▶ Exercise details
Look through the material below and copy exactly the lines from the line with "работодатель осуществляет оплату" to the line with "Группы в социальных", those two lines included.

▶ Material supplied
__________

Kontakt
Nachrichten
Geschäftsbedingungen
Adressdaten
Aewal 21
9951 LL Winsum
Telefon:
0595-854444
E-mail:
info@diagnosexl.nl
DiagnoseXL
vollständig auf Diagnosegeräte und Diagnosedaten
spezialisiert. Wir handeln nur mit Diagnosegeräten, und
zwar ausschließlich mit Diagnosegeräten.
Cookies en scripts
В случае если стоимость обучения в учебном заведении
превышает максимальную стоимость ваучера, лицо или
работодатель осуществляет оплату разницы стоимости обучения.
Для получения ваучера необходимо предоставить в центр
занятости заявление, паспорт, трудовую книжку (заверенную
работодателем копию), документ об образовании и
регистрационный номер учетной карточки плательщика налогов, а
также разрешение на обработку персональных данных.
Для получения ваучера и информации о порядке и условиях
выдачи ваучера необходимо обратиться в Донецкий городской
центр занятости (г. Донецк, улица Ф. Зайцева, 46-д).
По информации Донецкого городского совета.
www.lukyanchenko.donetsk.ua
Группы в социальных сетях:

__________

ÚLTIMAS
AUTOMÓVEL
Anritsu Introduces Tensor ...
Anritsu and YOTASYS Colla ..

__________

▶ Task output
работодатель осуществляет оплату разницы стоимости обучения.
Для получения ваучера необходимо предоставить в центр
занятости заявление, паспорт, трудовую книжку (заверенную
работодателем копию), документ об образовании и
регистрационный номер учетной карточки плательщика налогов, а
также разрешение на обработку персональных данных.
Для получения ваучера и информации о порядке и условиях
выдачи ваучера необходимо обратиться в Донецкий городской
центр занятости (г. Донецк, улица Ф. Зайцева, 46-д).
По информации Донецкого городского совета.
www.lukyanchenko.donetsk.ua
Группы в социальных сетях:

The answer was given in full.